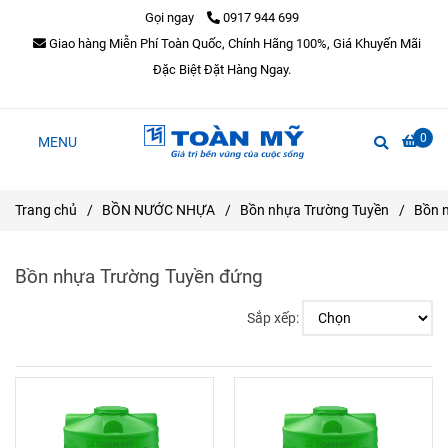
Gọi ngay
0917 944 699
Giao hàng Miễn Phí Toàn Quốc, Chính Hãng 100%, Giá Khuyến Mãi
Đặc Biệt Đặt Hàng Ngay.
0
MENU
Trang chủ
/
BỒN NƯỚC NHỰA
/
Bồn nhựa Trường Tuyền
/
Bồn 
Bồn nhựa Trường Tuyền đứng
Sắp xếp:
+ + +
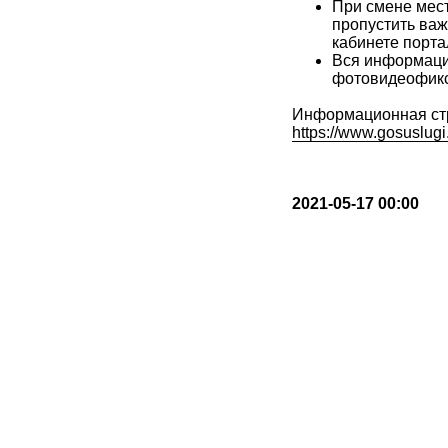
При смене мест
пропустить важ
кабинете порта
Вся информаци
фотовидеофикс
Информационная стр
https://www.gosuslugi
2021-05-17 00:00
+ + +
**TASK PROMPT**
If a line of the records above holds the word "Trường", show it.

**SOLUTION TO THIS PROBLEM**
Bồn nhựa Trường Tuyền
Bồn nhựa Trường Tuyền đứng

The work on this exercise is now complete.